Output all of the lines below exactly, and leave out each image.

_Dataset excerpt_
^^^^^^^^^^^^^^^^
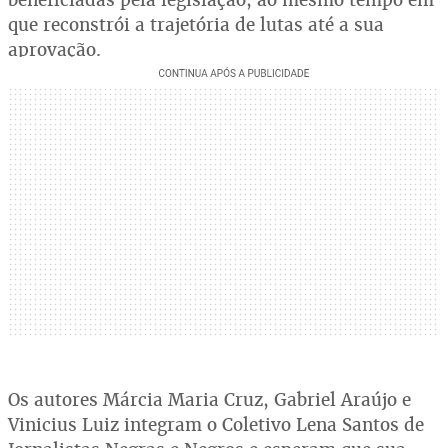
que reconstrói a trajetória de lutas até a sua
aprovação.
Os autores Márcia Maria Cruz, Gabriel Araújo e
Vinicius Luiz integram o Coletivo Lena Santos de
^^^^^^^^^^^^^^^^
_Response_
que reconstrói a trajetória de lutas até a sua
aprovação.
Os autores Márcia Maria Cruz, Gabriel Araújo e
Vinicius Luiz integram o Coletivo Lena Santos de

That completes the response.